Lineage
Teckel pipelines define a directed acyclic graph (DAG) of assets. Lineage — the record of how data flows from sources through transformations to outputs — is implicit in this DAG structure. Every from, left, right, sources, views, current, and incoming field is a lineage edge.
Implicit Lineage from the DAG
You do not need to declare lineage explicitly. The pipeline definition itself is the lineage graph.
input:
- name: raw_orders
format: parquet
path: "data/orders"
- name: raw_customers
format: parquet
path: "data/customers"
transformation:
- name: enriched_orders
join:
left: raw_orders
right: raw_customers
on: "raw_orders.customer_id = raw_customers.id"
type: inner
- name: daily_revenue
groupBy:
from: enriched_orders
columns: [order_date]
aggregations:
- column: amount
function: sum
alias: total_revenue
output:
- name: revenue_output
format: parquet
path: "output/revenue"
from: daily_revenue
The lineage graph derived from this pipeline:
raw_orders ──────┐
├──> enriched_orders ──> daily_revenue ──> revenue_output
raw_customers ───┘
A conforming implementation can traverse this graph to answer:
- Upstream impact: What feeds
daily_revenue? Answer:enriched_orders, which depends onraw_ordersandraw_customers. - Downstream impact: What breaks if
raw_customerschanges? Answer:enriched_orders,daily_revenue, andrevenue_output.
Asset URN Scheme
When a pipeline.namespace is declared, each asset gets a globally unique identifier (URN):
teckel://<namespace>/<asset_name>
Examples
Given pipeline.namespace: com.company.finance:
| Asset | URN |
|---|---|
raw_orders | teckel://com.company.finance/raw_orders |
enriched_orders | teckel://com.company.finance/enriched_orders |
daily_revenue | teckel://com.company.finance/daily_revenue |
URN Usage
Implementations should use these URNs when:
- Emitting lineage events to external systems.
- Registering assets in data catalogs.
- Referencing assets across pipelines (e.g., in exposures of type
pipeline).
Declaring the Namespace
pipeline:
name: Revenue Pipeline
namespace: com.company.finance
Without a namespace, URNs are not generated. Asset names remain local to the pipeline.
Dataset-Level vs Column-Level Lineage
Teckel defines dataset-level lineage explicitly through the DAG structure. Every edge in the graph (each from, join, union, etc.) is a dataset-level lineage relationship.
Column-level lineage — which output columns derive from which input columns — is NOT declared in the YAML. It is inferred by the runtime from the transformation semantics. For example, a select with explicit column references allows the runtime to determine that output.total_revenue derives from input.amount.
OpenLineage Compatibility
Conforming implementations should be able to emit OpenLineage-compatible RunEvent payloads. OpenLineage is an open standard for lineage metadata.

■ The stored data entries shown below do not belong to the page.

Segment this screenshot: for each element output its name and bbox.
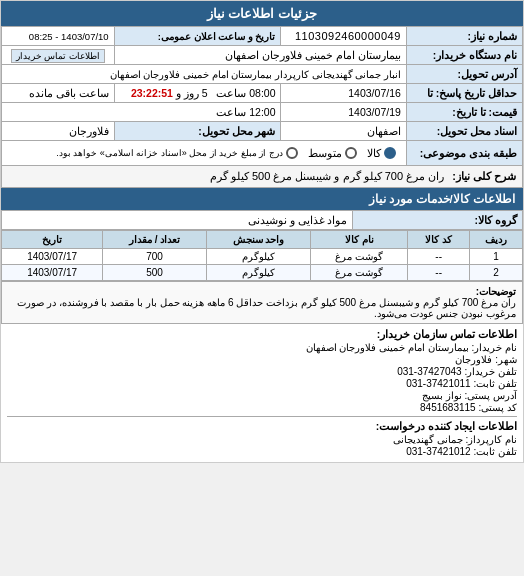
cell-qty: 700 (103, 249, 207, 265)
delivery-row: آدرس تحویل: انبار جمانی گهندیجانی کارپرد… (2, 65, 523, 84)
buyer-address-value: آدرس پستی: نواز بسیج (422, 390, 517, 401)
provider-phone-row: تلفن ثابت: 37421012-031 (7, 446, 517, 457)
buyer-contact-title: اطلاعات تماس سازمان خریدار: (7, 328, 517, 340)
buyer-postal-row: کد پستی: 8451683115 (7, 402, 517, 413)
option-kala: کالا (367, 147, 396, 159)
contact-divider (7, 416, 517, 417)
buyer-postal-label: کد پستی: (478, 402, 517, 413)
max-date-time: 12:00 ساعت (2, 103, 281, 122)
buyer-phone2-label: تلفن ثابت: (473, 378, 517, 389)
col-qty: تعداد / مقدار (103, 231, 207, 249)
provider-name-value: نام کارپرداز: جمانی گهندیجانی (393, 434, 517, 445)
provider-phone-value: 37421012-031 (406, 446, 471, 457)
col-date: تاریخ (2, 231, 103, 249)
products-header-row: ردیف کد کالا نام کالا واحد سنجش تعداد / … (2, 231, 523, 249)
buyer-phone2-row: تلفن ثابت: 37421011-031 (7, 378, 517, 389)
cell-name: گوشت مرغ (311, 249, 408, 265)
option-docs-label: درج از مبلغ خرید از محل «اسناد خزانه اسل… (56, 148, 283, 158)
buyer-phone1-row: تلفن خریدار: 37427043-031 (7, 366, 517, 377)
notes-text: ران مرغ 700 کیلو گرم و شیبسنل مرغ 500 کی… (17, 297, 516, 319)
cell-name: گوشت مرغ (311, 265, 408, 281)
days-value: 5 (202, 87, 208, 99)
min-date-time: 08:00 ساعت 5 روز و 23:22:51 (114, 84, 281, 103)
cell-qty: 500 (103, 265, 207, 281)
buyer-name-label: نام خریدار: (471, 342, 517, 353)
option-medium-label: متوسط (308, 147, 342, 159)
buyer-address-row: آدرس پستی: نواز بسیج (7, 390, 517, 401)
notes-section: توضیحات: ران مرغ 700 کیلو گرم و شیبسنل م… (1, 281, 523, 324)
buyer-name-row: نام خریدار: بیمارستان امام خمینی فلاورجا… (7, 342, 517, 353)
option-docs: درج از مبلغ خرید از محل «اسناد خزانه اسل… (56, 147, 298, 159)
city-label: شهر محل تحویل: (114, 122, 281, 141)
min-date-row: حداقل تاریخ پاسخ: تا 1403/07/16 08:00 سا… (2, 84, 523, 103)
notes-title: توضیحات: (476, 286, 516, 297)
contact-section: اطلاعات تماس سازمان خریدار: نام خریدار: … (1, 324, 523, 462)
city-value: فلاورجان (2, 122, 115, 141)
cell-row: 1 (469, 249, 522, 265)
cell-unit: کیلوگرم (206, 265, 310, 281)
group-label: گروه کالا: (353, 211, 523, 230)
cell-unit: کیلوگرم (206, 249, 310, 265)
page-header: جزئیات اطلاعات نیاز (1, 1, 523, 26)
notice-number-value: 1103092460000049 (281, 27, 406, 46)
time-label-1: ساعت (216, 87, 246, 99)
option-kala-label: کالا (367, 147, 381, 159)
option-medium: متوسط (308, 147, 357, 159)
max-date-row: قیمت: تا تاریخ: 1403/07/19 12:00 ساعت (2, 103, 523, 122)
page-title: جزئیات اطلاعات نیاز (207, 6, 317, 21)
radio-docs (286, 147, 298, 159)
buyer-city-row: شهر: فلاورجان (7, 354, 517, 365)
buyer-phone1-label: تلفن خریدار: (464, 366, 517, 377)
buyer-phone2-value: 37421011-031 (406, 378, 471, 389)
min-date-label: حداقل تاریخ پاسخ: تا (406, 84, 522, 103)
provider-title: اطلاعات ایجاد کننده درخواست: (7, 420, 517, 432)
notice-number-label: شماره نیاز: (406, 27, 522, 46)
delivery-label: آدرس تحویل: (406, 65, 522, 84)
radio-kala (384, 147, 396, 159)
col-name: نام کالا (311, 231, 408, 249)
min-date-date: 1403/07/16 (281, 84, 406, 103)
group-value: مواد غذایی و نوشیدنی (2, 211, 353, 230)
radio-medium (345, 147, 357, 159)
cell-row: 2 (469, 265, 522, 281)
delivery-location-label: اسناد محل تحویل: (406, 122, 522, 141)
cell-date: 1403/07/17 (2, 249, 103, 265)
max-date-label: قیمت: تا تاریخ: (406, 103, 522, 122)
goods-meta-table: گروه کالا: مواد غذایی و نوشیدنی (1, 210, 523, 230)
buyer-postal-value: 8451683115 (420, 402, 476, 413)
product-title-value: ران مرغ 700 کیلو گرم و شیبسنل مرغ 500 کی… (210, 170, 444, 182)
max-date-date: 1403/07/19 (281, 103, 406, 122)
buyer-phone1-value: 37427043-031 (397, 366, 462, 377)
cell-code: -- (408, 249, 469, 265)
delivery-value: انبار جمانی گهندیجانی کارپردار بیمارستان… (2, 65, 407, 84)
col-row-num: ردیف (469, 231, 522, 249)
time-remaining-value: 23:22:51 (131, 87, 173, 99)
table-row: 1--گوشت مرغکیلوگرم7001403/07/17 (2, 249, 523, 265)
page-wrapper: جزئیات اطلاعات نیاز شماره نیاز: 11030924… (0, 0, 524, 463)
provider-name-row: نام کارپرداز: جمانی گهندیجانی (7, 434, 517, 445)
days-label: روز و (176, 87, 199, 99)
location-row: اسناد محل تحویل: اصفهان شهر محل تحویل: ف… (2, 122, 523, 141)
cell-code: -- (408, 265, 469, 281)
col-code: کد کالا (408, 231, 469, 249)
delivery-location-value: اصفهان (281, 122, 406, 141)
category-label: طبقه بندی موضوعی: (406, 141, 522, 166)
cell-date: 1403/07/17 (2, 265, 103, 281)
goods-section-title: اطلاعات کالا/خدمات مورد نیاز (1, 188, 523, 210)
purchase-type-options: کالا متوسط درج از مبلغ خرید از محل «اسنا… (7, 144, 401, 162)
category-row: طبقه بندی موضوعی: کالا متوسط درج از مبلغ… (2, 141, 523, 166)
category-value: کالا متوسط درج از مبلغ خرید از محل «اسنا… (2, 141, 407, 166)
group-row: گروه کالا: مواد غذایی و نوشیدنی (2, 211, 523, 230)
col-unit: واحد سنجش (206, 231, 310, 249)
product-title-label: شرح کلی نیاز: (452, 170, 516, 182)
top-info-table: شماره نیاز: 1103092460000049 تاریخ و ساع… (1, 26, 523, 166)
contact-info-badge[interactable]: اطلاعات تماس خریدار (11, 49, 105, 63)
date-label: تاریخ و ساعت اعلان عمومی: (114, 27, 281, 46)
products-table: ردیف کد کالا نام کالا واحد سنجش تعداد / … (1, 230, 523, 281)
buyer-org-label: نام دستگاه خریدار: (406, 46, 522, 65)
table-row: 2--گوشت مرغکیلوگرم5001403/07/17 (2, 265, 523, 281)
buyer-org-row: نام دستگاه خریدار: بیمارستان امام خمینی … (2, 46, 523, 65)
product-title-section: شرح کلی نیاز: ران مرغ 700 کیلو گرم و شیب… (1, 166, 523, 188)
date-value: 1403/07/10 - 08:25 (2, 27, 115, 46)
provider-phone-label: تلفن ثابت: (473, 446, 517, 457)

A Teckel pipeline maps to OpenLineage concepts as follows:
| Teckel Concept | OpenLineage Concept |
|---|---|
| Pipeline execution | RunEvent |
| Input asset | Input dataset facet |
| Output asset | Output dataset facet |
| Transformation | Job facet |
| Asset URN | Dataset namespace + name |
| Column metadata | Column lineage facet |
| Tags | Custom facet |
An implementation emitting OpenLineage events enables integration with lineage-aware systems like Marquez, DataHub, or OpenMetadata.
Lineage Export
A conforming implementation should be able to:
- Export the full lineage graph as a JSON artifact. This artifact contains all assets, their types, and the edges between them.
- Emit OpenLineage-compatible
RunEventpayloads with dataset facets during pipeline execution. - Determine upstream and downstream impact for any asset in the pipeline.
Example JSON Lineage Structure
A lineage export might look like:
{
"namespace": "com.company.finance",
"assets": [
{
"urn": "teckel://com.company.finance/raw_orders",
"type": "input",
"tags": ["finance", "transactional"]
},
{
"urn": "teckel://com.company.finance/raw_customers",
"type": "input",
"tags": ["pii", "crm"]
},
{
"urn": "teckel://com.company.finance/enriched_orders",
"type": "transformation",
"tags": ["pii", "crm", "finance", "transactional"]
},
{
"urn": "teckel://com.company.finance/daily_revenue",
"type": "transformation",
"tags": ["crm", "finance", "transactional", "aggregated"]
},
{
"urn": "teckel://com.company.finance/revenue_output",
"type": "output",
"tags": ["crm", "finance", "transactional", "aggregated"]
}
],
"edges": [
{ "from": "raw_orders", "to": "enriched_orders" },
{ "from": "raw_customers", "to": "enriched_orders" },
{ "from": "enriched_orders", "to": "daily_revenue" },
{ "from": "daily_revenue", "to": "revenue_output" }
]
}
Catalog Integration
When the pipeline.catalog field is configured, lineage metadata can be exported to external data catalogs.
pipeline:
namespace: com.company.finance
catalog:
target: openmetadata
namespace: finance.revenue
The catalog integration mechanism is implementation-defined. The implementation should generate a metadata artifact (e.g., manifest.json) containing all pipeline, asset, column metadata, and lineage edges in a machine-readable format that the target catalog can ingest.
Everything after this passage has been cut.